== Input data ==

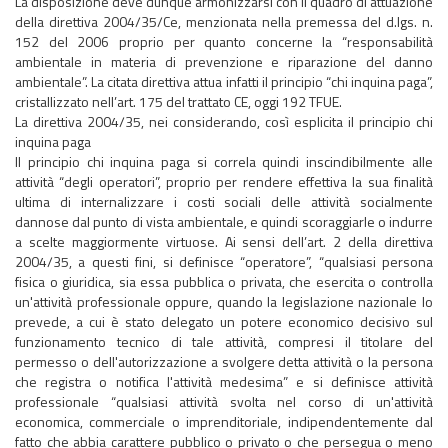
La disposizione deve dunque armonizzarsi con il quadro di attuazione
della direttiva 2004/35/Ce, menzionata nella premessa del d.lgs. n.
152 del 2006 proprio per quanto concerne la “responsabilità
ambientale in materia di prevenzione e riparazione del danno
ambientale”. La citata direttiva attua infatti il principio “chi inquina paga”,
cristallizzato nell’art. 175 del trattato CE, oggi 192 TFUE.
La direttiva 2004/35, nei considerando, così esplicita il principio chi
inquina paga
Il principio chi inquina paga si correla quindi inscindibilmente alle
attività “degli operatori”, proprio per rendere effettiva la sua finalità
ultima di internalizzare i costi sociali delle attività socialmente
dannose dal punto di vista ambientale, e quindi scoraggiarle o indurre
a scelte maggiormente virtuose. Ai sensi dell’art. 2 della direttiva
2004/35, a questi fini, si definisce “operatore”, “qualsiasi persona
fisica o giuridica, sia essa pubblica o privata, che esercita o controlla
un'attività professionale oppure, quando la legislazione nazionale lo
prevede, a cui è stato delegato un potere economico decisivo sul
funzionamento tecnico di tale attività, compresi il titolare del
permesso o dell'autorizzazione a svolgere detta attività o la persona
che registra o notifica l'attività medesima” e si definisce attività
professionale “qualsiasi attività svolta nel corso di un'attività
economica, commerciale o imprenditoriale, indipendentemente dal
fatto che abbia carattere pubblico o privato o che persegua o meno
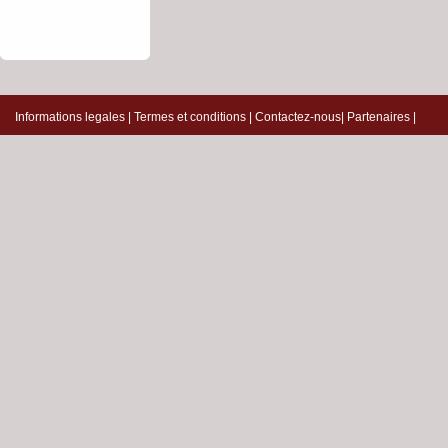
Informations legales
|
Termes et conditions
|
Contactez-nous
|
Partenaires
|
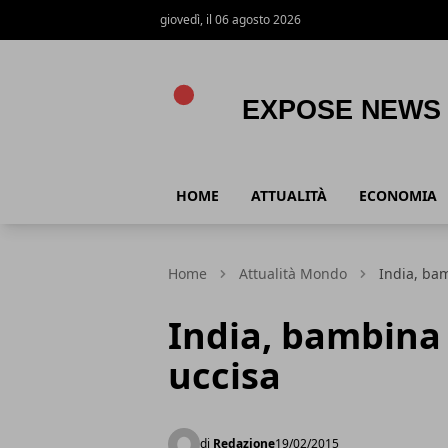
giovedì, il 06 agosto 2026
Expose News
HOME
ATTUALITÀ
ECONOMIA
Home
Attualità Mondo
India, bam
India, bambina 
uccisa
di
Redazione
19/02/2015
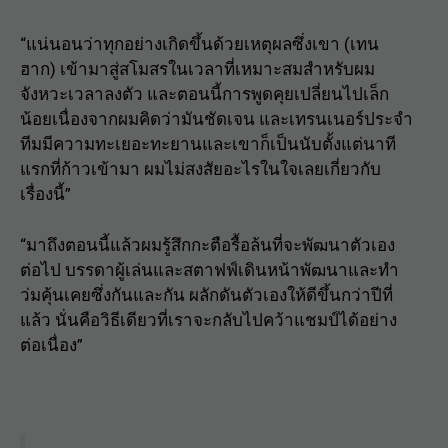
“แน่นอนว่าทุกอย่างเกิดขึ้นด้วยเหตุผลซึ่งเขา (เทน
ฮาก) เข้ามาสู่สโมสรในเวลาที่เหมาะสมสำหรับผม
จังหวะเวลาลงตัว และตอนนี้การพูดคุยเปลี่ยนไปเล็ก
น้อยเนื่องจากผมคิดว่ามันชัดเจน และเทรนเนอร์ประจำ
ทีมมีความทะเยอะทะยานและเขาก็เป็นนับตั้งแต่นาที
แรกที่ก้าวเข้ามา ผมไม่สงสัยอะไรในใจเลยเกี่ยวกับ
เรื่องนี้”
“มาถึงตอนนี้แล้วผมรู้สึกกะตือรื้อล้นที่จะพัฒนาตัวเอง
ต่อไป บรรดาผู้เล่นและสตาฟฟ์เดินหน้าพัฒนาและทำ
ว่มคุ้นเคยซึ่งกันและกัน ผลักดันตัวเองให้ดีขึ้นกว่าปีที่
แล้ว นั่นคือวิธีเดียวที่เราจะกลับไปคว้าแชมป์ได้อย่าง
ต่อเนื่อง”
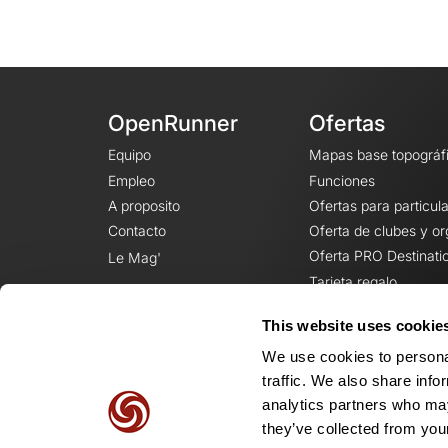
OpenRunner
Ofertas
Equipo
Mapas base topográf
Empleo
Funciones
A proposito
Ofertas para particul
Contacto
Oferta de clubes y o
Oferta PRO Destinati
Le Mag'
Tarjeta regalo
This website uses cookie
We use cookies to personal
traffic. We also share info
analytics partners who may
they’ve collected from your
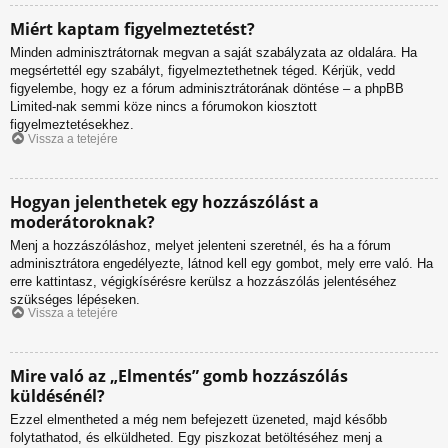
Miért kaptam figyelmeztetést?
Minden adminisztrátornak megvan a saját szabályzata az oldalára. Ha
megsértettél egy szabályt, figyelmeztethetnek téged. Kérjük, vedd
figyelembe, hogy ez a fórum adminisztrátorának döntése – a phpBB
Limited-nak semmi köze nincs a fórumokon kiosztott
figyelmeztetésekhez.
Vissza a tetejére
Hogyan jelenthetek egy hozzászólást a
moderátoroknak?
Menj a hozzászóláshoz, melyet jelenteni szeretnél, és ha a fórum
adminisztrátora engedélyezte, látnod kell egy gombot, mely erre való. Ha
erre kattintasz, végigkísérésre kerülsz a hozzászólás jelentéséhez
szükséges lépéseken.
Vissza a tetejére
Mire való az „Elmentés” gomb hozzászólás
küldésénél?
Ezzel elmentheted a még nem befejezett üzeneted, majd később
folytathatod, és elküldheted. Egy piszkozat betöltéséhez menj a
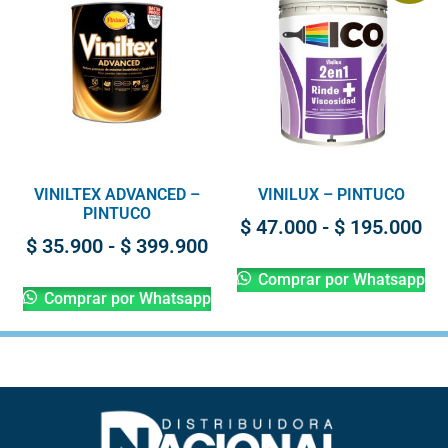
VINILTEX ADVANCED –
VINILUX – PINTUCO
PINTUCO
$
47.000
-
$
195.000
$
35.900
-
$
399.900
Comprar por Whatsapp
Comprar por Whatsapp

===
== Input data ==

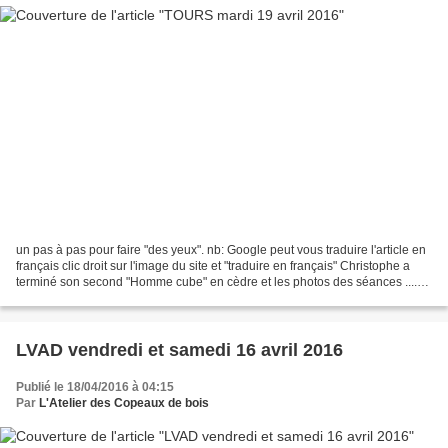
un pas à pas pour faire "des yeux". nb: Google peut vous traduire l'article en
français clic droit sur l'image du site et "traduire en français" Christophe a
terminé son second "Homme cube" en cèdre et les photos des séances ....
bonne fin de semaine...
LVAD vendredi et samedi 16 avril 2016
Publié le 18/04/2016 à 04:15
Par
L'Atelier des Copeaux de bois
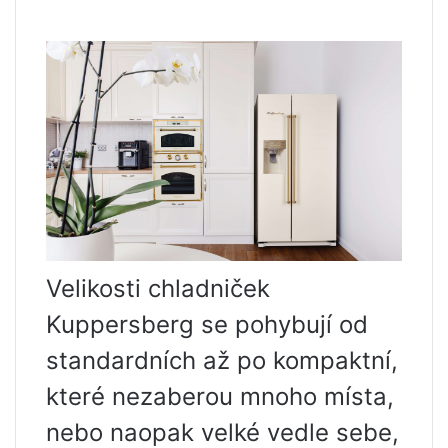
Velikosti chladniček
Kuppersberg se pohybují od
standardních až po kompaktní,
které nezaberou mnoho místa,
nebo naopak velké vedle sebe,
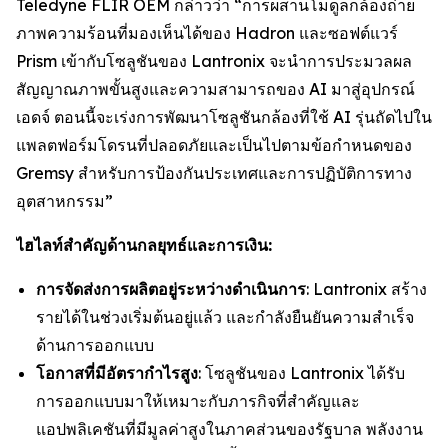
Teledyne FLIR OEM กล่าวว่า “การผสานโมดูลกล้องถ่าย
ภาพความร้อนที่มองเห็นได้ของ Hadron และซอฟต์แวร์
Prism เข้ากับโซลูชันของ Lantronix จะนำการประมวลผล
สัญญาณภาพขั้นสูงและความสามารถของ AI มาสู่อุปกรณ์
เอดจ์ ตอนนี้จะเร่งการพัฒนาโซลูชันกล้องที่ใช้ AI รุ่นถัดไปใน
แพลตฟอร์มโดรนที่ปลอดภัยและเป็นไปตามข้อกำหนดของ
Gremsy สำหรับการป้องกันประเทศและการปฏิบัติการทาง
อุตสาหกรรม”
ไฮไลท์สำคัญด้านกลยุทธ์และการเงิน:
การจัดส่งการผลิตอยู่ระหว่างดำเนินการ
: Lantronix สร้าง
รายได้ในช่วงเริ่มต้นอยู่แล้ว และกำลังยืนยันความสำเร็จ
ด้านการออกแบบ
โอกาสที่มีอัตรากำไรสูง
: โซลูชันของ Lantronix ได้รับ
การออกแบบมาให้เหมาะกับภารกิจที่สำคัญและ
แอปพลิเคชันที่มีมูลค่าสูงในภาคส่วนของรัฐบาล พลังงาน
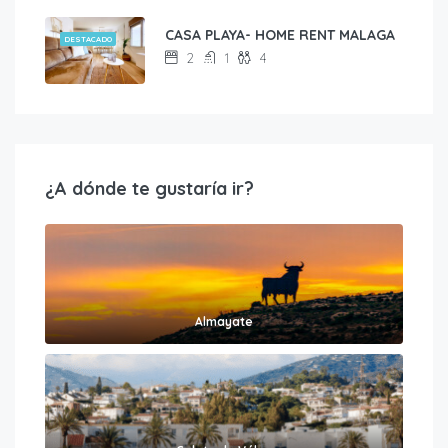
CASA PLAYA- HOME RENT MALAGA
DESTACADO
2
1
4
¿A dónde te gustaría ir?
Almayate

===
== Input data ==

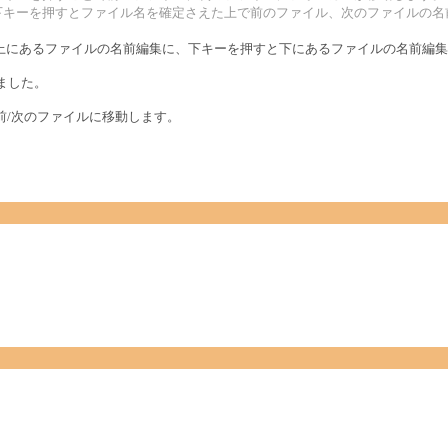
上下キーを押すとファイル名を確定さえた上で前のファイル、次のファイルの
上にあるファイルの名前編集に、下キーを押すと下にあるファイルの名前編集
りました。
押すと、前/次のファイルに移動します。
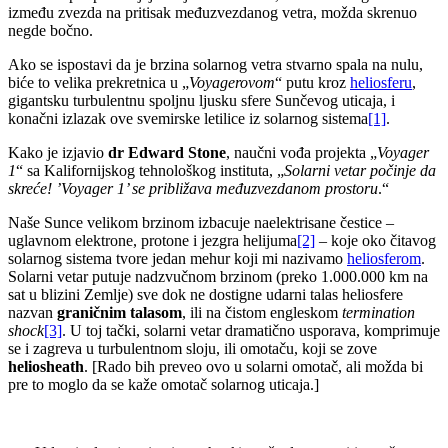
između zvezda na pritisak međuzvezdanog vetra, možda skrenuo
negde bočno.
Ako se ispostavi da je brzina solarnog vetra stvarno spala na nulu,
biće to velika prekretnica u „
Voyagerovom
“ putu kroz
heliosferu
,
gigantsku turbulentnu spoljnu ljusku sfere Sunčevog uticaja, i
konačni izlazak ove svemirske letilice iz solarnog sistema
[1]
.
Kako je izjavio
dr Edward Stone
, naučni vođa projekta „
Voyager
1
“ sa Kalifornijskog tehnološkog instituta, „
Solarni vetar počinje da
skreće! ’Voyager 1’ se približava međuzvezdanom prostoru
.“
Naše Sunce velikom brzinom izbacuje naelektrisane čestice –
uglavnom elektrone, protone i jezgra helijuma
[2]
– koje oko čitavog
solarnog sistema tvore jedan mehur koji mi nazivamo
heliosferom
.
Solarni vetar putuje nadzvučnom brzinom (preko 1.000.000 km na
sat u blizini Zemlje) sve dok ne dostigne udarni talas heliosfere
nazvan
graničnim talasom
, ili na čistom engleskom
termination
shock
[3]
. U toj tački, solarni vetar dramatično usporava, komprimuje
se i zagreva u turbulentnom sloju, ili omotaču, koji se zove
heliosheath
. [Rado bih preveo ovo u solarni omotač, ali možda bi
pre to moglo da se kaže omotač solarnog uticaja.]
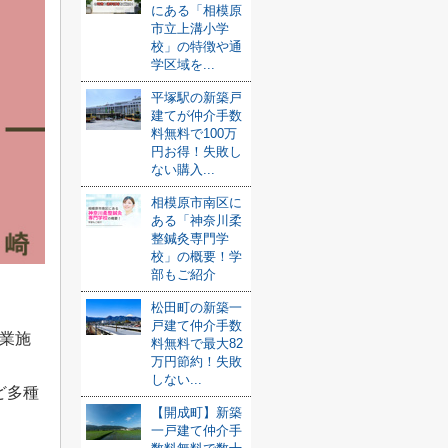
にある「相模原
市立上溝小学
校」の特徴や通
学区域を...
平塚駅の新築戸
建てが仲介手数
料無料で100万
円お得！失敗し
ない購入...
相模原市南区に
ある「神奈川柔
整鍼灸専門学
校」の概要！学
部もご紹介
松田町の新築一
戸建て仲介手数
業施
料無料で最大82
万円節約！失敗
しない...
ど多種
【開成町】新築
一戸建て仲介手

===

Task description>
Only the lines that contain the string "sistema" should be copied from the entries above.

Output of the exercise>
konačni izlazak ove svemirske letilice iz solarnog sistema
solarnog sistema tvore jedan mehur koji mi nazivamo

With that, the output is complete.